Question 20
Domain 2: ML Model DevelopmentA company has a Retrieval Augmented Generation (RAG) application that uses a vector database to store embeddings of documents. The company must migrate the application to AWS and must implement a solution that provides semantic search of text files. The company has already migrated the text repository to an Amazon S3 bucket. Which solution will meet these requirements?
Correct answer: C
Explanation
Amazon Kendra is a managed enterprise search service built for semantic search over unstructured content, and its S3 connector can ingest documents directly from an Amazon S3 bucket. Querying Kendra then returns relevance-ranked results based on meaning rather than exact keywords, which fits the requirement to "provide semantic search of text files."
Why each option is right or wrong
A. Use an AWS Batch job to process the files and generate embeddings. Use AWS Glue to store the embeddings. Use SQL queries to perform the semantic searches.
AWS Batch runs jobs, but Glue is not a vector search engine and SQL is not semantic retrieval.
B. Use a custom Amazon SageMaker notebook to run a custom script to generate embeddings.
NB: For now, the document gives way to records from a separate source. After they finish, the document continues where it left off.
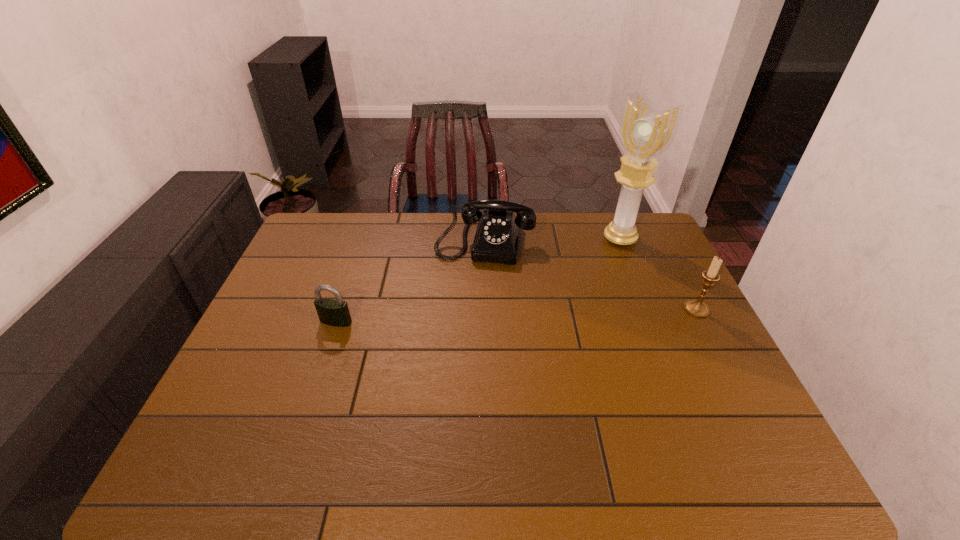 I want to click on blank area located 0.290m on the front-facing side of the award, so click(x=553, y=286).

Identify the location of vacant area situated 0.110m on the front-facing side of the award. (588, 261).

I want to click on free space located 0.170m on the dial of the third tallest object, so click(x=469, y=303).

This screenshot has width=960, height=540. I want to click on vacant space located on the dial of the third tallest object, so click(462, 335).

The image size is (960, 540). In order to click on vacant position located on the dial of the third tallest object in this screenshot , I will do `click(470, 298)`.

This screenshot has height=540, width=960. Identify the location of award that is positioned at the far edge. (644, 134).

Identify the location of telephone that is at the far edge. Image resolution: width=960 pixels, height=540 pixels. (496, 240).

Locate an element on the screen. The width and height of the screenshot is (960, 540). candle holder situated at the right edge is located at coordinates (697, 308).

Identify the location of award located at the right edge. This screenshot has width=960, height=540. (644, 134).

At what (x,y) coordinates should I click in order to perform the action: click on object positioned at the far right corner. Please return your answer as a coordinate pair (x, y). This screenshot has height=540, width=960. Looking at the image, I should click on (644, 134). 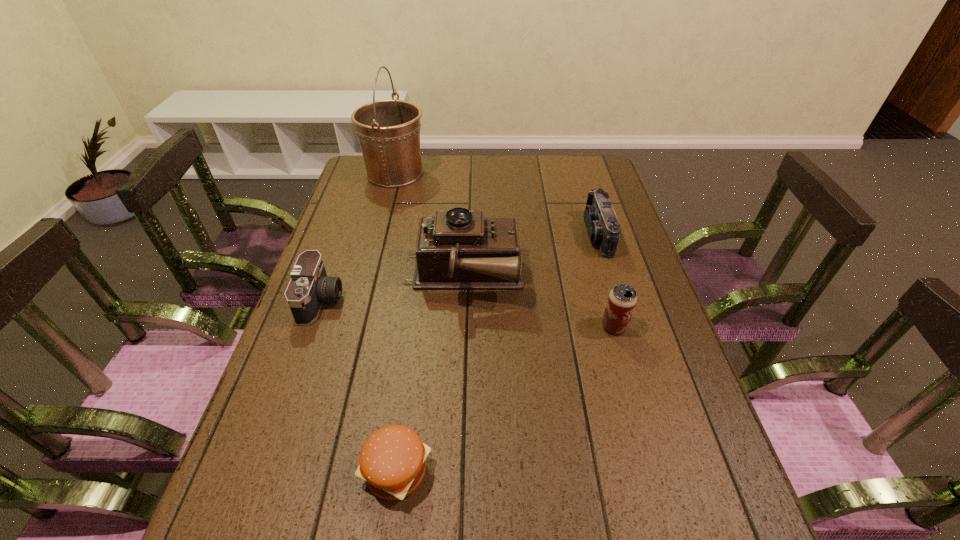 What are the coordinates of `vacant area situated on the front of the beer can` in the screenshot? It's located at (653, 464).

Locate an element on the screen. This screenshot has height=540, width=960. free space located 0.350m on the front-facing side of the camcorder is located at coordinates (470, 234).

This screenshot has height=540, width=960. I want to click on vacant space positioned 0.190m on the front-facing side of the camcorder, so click(x=522, y=234).

Identify the location of blank space located on the front-facing side of the camcorder. Image resolution: width=960 pixels, height=540 pixels. (513, 234).

You are a GUI agent. You are given a task and a screenshot of the screen. Output one action in this format:
    pyautogui.click(x=<x>, y=<y>)
    Task: Click on the vacant space located 0.140m on the front-facing side of the camera
    
    Given the screenshot: What is the action you would take?
    pyautogui.click(x=396, y=300)

This screenshot has width=960, height=540. In order to click on free space located 0.160m on the left of the shortest object in this screenshot , I will do `click(276, 471)`.

The image size is (960, 540). What are the coordinates of `object at the far edge` in the screenshot? It's located at (388, 131).

Identify the location of bucket that is at the left edge. This screenshot has width=960, height=540. (388, 131).

You are a GUI agent. You are given a task and a screenshot of the screen. Output one action in this format:
    pyautogui.click(x=<x>, y=<y>)
    Task: Click on the camera at the left edge
    
    Given the screenshot: What is the action you would take?
    pyautogui.click(x=309, y=287)

Image resolution: width=960 pixels, height=540 pixels. Find the location of `beer can situated at the right edge`. beer can situated at the right edge is located at coordinates (622, 299).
Use SageMaker Feature Store to store the embeddings. Use SQL queries to perform the semantic searches.
SageMaker can generate embeddings, but Feature Store is for ML features, not semantic vector search.
C. Use the Amazon Kendra S3 connector to ingest the documents from the S3 bucket into Amazon Kendra. Query Amazon Kendra to perform the semantic searches.
Amazon Kendra is the AWS service designed for enterprise semantic search over unstructured text, and its S3 data source connector can crawl and ingest documents directly from an Amazon S3 bucket. Under the Amazon Kendra pricing and service model, you create an index, attach the S3 connector, and then query Kendra for relevance-ranked results based on meaning; this avoids building or managing a vector store yourself and matches the requirement to search the migrated text repository in S3.
D. Use an Amazon Textract asynchronous job to ingest the documents from the S3 bucket. Query Amazon Textract to perform the semantic searches.
Textract extracts text and structure from documents; it does not provide semantic search capabilities.